It’s clear these aren’t shallow emotions, that the meaning of it all runs far deeper than simply winning that record fifth successive All-Ireland by the age of 26.

It’s also about what it means to the Brian Fenton who is his dad, and would mean to the loved one they both lost when his mother Marian died in 2013, just before he began to become the Dublin footballer he is now.

That’s also behind the magic he conjures up on the football field, and why meeting his dad is always part of the peaceful aftermath, not to talk possessions or assists or how many championship matches he’s now gone unbeaten (36, for those who are counting). For starters his dad is a Kerry man, born and bred, and there’s a different kind of magic about that.

“My dad is old school, a man who keeps his cards close to his chest, but we’re all emotional humans, we want that bit of recognition. When I catch his eye in the stand after a game there are no words, just a look that says ‘I’m proud of you’, and that’s how I get my kicks.
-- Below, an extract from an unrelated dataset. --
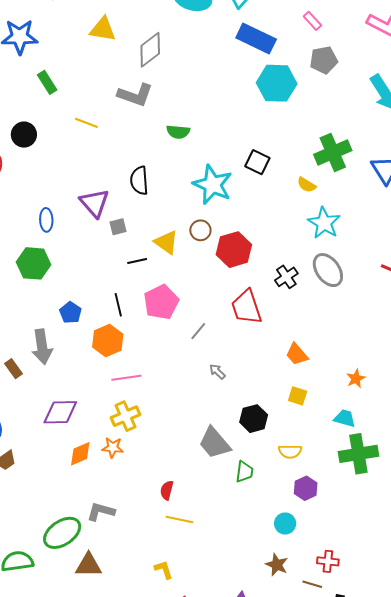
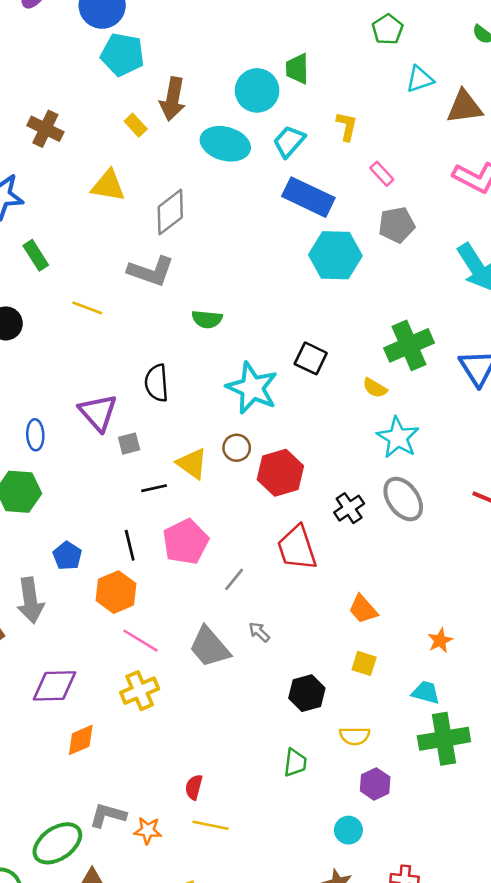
pink line: (126, 378) -> (140, 641), turned 40
gray trapezoid: (214, 443) -> (210, 647), moved
orange star: (113, 448) -> (148, 830), moved

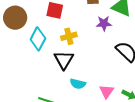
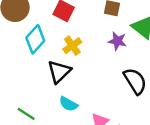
yellow cross: (69, 36) -> (72, 46), turned -35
“He played quite a bit himself, was a bit of a troubadour. So he went to Templemore, to join the guards, straight out of Killarney aged 18, 19. Then got stationed in Dublin, played a bit with Beann Eadair in Howth, a bit with Ballymun Kickhams as well. Then he was stationed in Donegal for a while, played there, still has good friends up there.

Old school mentality

“Then he came back to Dublin, was an inspector in Raheny, bought the house here, then all us sprogs came along. I’ve moved out of the family home the last few months, still ring him every day, but when I was there I’d come home from training and he’d want to know everything.

“You know, the last thing you want to talk about is training, but he’d want to know was I okay, sleeping enough, just wanting the best for me, that old school mentality.

“So I know I owe it to a lot of people, the likes of the late Dave Billings of UCD, the likes of my mam, always, that I want to pay back. Which always makes it an emotional few days in that way too.”

The Cedar Lounge might be vaguely familiar to those who remember certain scenes from The Snapper, only for Fenton it brings things back in another sense. He grew up around here at a time when Dublin couldn’t win an All-Ireland to save their lives.

He was born in 1993, was two years old when Dublin won their last All-Ireland before 2011, and when he was first called into the senior team in 2015, relatively unannounced beyond an All-Ireland under-21 title the year before, Dublin were actually a beaten team from the 2014 All-Ireland semi-final defeat to Donegal.

No one could have expected he would be unbeaten in 36 championship matches in all five summers since.

“It was exactly like that, so not expected, which is why the team makes it for you. I remember, yes, I was star struck, in awe of these fellas. But at the same time you want to prove yourself. You probably even have that bit of a chip on your shoulder.

“I remember 2015, my first year on the panel. Clucko was so welcoming in the first place, then I get an invite to his wedding with his now wife Joanne. I still felt like an imposter, the number one Dubs fan, and here I was at his wedding. To play with than man, ah, I could talk for the next two hours about him.”

There’s a picture that captures that, Fenton with his arms around Cluxton, taken just after Saturday’s replay win over Kerry, James McCarthy beside them. In those moments there is nothing said. “It’s just telepathy, you could see the emotion in his face. It’s like relief, release, but also the elation.”

Innate drive

Still, all this is nothing without some innate drive, something Fenton says was instilled from an early age through his mother, an Irish champion swimmer and sister of Irish Olympian David Cummins, who swam in Moscow in 1980.

“I was that kid in the playground or in class that absolutely hated losing. Probably from the group of friends I hung around with as well. Sport was everything, and we wanted to compete in whatever sport it was. I knew no different, swimming on a Tuesday, Gaelic football on a Wednesday, maybe a bit of soccer on a Thursday.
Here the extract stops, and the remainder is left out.